* [DIRECTIONS]:
Comb the records below for the string "trên" and copy each line where it turns up.
━━━ RECORDS TO PROCESS ━━━
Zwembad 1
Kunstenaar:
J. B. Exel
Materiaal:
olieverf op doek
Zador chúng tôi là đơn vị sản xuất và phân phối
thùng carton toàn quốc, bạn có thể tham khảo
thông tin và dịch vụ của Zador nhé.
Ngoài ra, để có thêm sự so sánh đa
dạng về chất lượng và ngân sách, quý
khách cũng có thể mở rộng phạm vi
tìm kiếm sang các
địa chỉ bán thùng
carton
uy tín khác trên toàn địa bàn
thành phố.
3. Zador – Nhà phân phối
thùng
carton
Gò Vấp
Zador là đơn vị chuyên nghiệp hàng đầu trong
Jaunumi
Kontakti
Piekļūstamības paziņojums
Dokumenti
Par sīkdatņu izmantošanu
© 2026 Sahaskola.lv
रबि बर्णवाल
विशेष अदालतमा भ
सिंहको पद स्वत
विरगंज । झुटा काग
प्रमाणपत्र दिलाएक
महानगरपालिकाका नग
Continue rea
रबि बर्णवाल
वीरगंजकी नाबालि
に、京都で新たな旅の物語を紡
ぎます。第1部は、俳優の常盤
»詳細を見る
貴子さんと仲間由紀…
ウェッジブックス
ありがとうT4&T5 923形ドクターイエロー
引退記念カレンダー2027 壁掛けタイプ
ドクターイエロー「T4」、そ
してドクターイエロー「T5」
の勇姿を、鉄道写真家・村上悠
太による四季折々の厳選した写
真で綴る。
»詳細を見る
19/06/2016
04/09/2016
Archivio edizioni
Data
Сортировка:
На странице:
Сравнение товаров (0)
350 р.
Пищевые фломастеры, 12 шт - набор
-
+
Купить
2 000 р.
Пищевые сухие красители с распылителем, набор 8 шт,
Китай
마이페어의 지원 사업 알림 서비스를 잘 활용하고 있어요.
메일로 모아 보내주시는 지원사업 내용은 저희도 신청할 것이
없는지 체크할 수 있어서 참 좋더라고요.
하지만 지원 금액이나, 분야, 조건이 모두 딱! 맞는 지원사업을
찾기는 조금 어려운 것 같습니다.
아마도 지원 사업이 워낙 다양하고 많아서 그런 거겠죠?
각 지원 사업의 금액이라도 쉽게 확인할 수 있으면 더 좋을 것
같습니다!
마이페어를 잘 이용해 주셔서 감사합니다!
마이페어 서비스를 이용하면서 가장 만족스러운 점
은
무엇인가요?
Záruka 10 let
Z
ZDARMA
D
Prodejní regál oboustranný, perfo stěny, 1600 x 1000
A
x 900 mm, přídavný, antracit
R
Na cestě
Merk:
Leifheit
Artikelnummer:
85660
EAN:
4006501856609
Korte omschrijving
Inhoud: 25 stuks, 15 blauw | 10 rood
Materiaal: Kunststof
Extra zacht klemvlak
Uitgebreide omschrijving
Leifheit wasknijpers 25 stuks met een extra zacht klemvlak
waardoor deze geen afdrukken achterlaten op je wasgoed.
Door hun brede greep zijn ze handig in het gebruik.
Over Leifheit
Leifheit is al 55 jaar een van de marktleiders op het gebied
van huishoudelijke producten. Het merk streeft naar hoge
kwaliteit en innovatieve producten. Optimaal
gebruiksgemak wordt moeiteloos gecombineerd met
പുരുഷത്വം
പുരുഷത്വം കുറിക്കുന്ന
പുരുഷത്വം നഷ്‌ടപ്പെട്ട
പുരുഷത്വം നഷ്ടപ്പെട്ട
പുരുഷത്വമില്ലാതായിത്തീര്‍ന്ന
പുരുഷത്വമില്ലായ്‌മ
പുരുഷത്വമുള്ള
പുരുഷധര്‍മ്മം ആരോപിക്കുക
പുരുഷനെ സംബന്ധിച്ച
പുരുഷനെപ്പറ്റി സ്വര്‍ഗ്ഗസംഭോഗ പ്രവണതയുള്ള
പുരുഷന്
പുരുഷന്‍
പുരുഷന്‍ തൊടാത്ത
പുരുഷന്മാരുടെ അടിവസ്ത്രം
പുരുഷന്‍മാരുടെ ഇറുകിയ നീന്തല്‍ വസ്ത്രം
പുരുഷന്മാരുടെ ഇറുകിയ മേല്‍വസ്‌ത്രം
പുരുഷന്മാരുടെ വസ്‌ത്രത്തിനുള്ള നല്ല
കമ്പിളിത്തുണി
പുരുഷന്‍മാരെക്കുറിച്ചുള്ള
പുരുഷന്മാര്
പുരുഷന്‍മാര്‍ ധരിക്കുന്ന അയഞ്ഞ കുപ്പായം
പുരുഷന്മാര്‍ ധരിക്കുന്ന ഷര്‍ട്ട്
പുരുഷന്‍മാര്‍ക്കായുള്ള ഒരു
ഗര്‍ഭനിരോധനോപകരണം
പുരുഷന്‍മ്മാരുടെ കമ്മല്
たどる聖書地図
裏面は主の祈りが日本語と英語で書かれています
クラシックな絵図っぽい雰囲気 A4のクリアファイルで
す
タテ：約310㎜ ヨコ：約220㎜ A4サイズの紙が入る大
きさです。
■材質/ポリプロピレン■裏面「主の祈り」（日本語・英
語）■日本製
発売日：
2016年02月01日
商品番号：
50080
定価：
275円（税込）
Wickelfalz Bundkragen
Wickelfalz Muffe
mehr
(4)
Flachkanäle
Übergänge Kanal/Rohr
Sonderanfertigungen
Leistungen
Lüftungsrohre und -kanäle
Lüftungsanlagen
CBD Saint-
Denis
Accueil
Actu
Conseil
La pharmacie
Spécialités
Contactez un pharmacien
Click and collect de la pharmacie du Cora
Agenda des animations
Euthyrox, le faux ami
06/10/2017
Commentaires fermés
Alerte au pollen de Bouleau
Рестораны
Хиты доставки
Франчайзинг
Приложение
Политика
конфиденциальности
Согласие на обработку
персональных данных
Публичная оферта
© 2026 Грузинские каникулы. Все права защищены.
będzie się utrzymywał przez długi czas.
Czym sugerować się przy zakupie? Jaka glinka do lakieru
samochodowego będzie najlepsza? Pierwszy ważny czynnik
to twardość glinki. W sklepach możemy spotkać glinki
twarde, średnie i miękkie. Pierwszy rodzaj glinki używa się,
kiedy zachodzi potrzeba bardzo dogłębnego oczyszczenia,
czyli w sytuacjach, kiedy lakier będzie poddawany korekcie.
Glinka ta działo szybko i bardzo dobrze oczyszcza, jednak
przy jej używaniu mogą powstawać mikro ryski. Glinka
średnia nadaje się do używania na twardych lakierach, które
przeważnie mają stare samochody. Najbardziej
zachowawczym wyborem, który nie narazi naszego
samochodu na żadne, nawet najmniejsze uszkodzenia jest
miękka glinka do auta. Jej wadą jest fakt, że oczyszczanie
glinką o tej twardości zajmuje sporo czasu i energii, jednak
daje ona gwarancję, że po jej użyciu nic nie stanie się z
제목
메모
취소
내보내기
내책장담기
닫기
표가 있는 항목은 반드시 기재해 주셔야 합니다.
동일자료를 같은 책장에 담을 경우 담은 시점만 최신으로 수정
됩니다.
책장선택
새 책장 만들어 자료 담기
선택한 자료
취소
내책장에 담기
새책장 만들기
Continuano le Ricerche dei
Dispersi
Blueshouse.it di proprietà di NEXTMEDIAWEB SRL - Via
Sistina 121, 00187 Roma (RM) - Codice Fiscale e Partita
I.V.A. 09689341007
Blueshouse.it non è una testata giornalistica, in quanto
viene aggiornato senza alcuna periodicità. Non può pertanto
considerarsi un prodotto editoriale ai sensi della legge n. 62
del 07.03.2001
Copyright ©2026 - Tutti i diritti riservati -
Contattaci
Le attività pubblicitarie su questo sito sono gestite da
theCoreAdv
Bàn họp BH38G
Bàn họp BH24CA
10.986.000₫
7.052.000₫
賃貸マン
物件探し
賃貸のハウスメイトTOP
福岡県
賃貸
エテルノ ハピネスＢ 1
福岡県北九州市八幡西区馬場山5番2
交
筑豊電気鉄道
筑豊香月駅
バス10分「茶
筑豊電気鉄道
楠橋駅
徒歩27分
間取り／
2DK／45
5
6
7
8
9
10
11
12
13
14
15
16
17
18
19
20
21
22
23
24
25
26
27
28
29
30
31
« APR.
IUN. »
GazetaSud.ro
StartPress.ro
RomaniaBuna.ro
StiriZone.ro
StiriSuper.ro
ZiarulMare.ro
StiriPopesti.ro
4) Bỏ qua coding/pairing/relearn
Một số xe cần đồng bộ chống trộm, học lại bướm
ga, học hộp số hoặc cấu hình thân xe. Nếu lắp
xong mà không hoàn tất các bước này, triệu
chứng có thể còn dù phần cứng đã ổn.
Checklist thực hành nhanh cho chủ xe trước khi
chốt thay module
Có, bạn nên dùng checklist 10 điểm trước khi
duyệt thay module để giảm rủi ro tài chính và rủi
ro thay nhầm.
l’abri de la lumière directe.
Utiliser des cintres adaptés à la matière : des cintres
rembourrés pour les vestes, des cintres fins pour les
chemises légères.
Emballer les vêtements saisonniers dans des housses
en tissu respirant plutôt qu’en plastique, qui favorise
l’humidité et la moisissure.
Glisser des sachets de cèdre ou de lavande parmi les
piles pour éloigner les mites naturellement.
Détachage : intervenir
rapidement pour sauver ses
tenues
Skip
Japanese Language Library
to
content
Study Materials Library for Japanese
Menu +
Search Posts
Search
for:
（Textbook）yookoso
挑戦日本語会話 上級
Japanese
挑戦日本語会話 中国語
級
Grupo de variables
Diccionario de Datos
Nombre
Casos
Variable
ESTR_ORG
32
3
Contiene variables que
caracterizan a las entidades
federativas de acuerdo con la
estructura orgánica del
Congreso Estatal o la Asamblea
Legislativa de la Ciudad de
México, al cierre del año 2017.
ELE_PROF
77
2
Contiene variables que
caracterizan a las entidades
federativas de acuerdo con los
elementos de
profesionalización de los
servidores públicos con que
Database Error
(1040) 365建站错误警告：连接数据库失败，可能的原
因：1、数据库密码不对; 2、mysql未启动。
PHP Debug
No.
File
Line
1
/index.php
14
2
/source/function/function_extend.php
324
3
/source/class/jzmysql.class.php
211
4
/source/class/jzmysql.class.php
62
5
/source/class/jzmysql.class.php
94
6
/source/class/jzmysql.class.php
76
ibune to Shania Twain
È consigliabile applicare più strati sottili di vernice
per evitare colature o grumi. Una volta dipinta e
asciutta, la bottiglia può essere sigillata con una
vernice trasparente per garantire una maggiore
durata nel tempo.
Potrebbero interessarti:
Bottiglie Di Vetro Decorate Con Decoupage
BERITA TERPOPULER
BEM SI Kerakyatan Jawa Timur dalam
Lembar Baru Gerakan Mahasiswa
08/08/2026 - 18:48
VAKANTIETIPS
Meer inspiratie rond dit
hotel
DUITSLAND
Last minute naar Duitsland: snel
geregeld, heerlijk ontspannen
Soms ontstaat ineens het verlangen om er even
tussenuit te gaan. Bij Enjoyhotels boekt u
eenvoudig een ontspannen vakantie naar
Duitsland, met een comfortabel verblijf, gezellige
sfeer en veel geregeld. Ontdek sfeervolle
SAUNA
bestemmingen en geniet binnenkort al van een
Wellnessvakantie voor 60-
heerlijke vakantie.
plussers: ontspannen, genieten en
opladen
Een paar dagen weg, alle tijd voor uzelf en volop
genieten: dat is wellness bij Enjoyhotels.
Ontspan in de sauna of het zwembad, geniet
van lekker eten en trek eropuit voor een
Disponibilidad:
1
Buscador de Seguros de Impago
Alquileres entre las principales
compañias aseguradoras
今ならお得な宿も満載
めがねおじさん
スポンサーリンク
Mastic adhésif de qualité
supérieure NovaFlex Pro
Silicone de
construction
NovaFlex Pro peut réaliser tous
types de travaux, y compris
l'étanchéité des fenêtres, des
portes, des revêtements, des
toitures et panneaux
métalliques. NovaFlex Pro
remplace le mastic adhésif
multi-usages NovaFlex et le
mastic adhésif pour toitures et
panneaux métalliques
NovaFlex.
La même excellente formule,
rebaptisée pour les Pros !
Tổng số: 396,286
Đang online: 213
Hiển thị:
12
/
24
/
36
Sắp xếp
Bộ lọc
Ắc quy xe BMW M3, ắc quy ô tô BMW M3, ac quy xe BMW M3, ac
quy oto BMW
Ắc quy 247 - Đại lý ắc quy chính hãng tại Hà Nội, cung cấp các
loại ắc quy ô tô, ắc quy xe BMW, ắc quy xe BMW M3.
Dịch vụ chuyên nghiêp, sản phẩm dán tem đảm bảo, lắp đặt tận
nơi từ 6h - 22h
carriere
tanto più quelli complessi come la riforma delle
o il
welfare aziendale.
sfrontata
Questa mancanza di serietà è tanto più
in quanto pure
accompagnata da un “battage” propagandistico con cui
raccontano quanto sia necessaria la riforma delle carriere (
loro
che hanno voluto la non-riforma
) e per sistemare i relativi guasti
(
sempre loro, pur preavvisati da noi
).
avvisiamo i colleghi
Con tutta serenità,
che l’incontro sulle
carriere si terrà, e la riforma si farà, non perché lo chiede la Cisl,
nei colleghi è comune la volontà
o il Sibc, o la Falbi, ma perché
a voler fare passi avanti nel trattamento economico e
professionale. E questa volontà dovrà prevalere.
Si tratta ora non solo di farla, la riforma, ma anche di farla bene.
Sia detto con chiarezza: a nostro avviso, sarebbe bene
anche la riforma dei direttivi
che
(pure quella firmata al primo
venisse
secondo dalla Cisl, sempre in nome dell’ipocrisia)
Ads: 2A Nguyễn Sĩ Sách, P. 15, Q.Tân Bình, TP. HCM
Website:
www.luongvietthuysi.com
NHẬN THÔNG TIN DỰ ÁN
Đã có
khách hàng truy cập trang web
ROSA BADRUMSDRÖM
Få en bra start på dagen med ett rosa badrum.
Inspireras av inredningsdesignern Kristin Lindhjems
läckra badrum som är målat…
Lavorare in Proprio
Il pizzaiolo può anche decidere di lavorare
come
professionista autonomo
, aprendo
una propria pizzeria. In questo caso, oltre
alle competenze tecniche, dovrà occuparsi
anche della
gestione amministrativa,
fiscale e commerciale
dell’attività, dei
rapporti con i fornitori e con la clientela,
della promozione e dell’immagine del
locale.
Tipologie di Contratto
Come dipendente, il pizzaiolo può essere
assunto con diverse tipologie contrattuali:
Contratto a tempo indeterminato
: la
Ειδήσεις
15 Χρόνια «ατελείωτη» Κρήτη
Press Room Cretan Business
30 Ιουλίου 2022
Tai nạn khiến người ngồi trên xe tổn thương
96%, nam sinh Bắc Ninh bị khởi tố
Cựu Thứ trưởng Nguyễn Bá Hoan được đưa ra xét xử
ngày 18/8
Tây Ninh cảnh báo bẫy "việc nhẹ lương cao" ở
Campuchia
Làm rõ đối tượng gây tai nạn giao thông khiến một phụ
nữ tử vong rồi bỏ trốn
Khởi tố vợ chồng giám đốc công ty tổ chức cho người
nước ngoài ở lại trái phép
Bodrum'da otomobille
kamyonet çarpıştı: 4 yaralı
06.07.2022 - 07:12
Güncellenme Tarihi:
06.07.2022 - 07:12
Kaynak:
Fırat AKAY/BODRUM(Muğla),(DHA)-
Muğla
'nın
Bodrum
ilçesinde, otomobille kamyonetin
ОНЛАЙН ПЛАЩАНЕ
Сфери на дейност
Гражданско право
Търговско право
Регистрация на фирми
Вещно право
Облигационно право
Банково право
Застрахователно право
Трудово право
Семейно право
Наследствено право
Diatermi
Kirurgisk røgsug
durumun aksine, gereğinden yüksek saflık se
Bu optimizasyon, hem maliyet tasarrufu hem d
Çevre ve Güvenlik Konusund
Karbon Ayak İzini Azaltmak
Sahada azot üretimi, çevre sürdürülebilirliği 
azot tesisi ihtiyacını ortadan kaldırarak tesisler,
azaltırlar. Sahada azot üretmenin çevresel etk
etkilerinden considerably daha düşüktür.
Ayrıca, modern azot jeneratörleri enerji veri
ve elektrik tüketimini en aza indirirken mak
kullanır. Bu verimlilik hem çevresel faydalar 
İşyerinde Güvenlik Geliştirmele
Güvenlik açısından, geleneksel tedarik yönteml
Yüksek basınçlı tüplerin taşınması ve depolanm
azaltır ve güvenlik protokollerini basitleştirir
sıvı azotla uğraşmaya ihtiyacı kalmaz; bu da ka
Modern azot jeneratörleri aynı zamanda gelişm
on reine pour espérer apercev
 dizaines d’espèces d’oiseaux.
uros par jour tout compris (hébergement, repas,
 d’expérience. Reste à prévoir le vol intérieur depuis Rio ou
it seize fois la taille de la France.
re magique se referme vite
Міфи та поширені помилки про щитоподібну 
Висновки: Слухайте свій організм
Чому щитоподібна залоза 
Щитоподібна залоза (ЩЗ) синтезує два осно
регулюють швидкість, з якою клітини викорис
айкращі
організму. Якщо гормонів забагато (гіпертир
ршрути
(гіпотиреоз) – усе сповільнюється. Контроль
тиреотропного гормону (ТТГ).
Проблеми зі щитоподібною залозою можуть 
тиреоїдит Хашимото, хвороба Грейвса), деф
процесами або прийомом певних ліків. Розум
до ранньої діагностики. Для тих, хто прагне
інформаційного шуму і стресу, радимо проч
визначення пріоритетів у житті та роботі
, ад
━━━
* [WRITTEN SOLUTION]:
uy tín khác trên toàn địa bàn
Tai nạn khiến người ngồi trên xe tổn thương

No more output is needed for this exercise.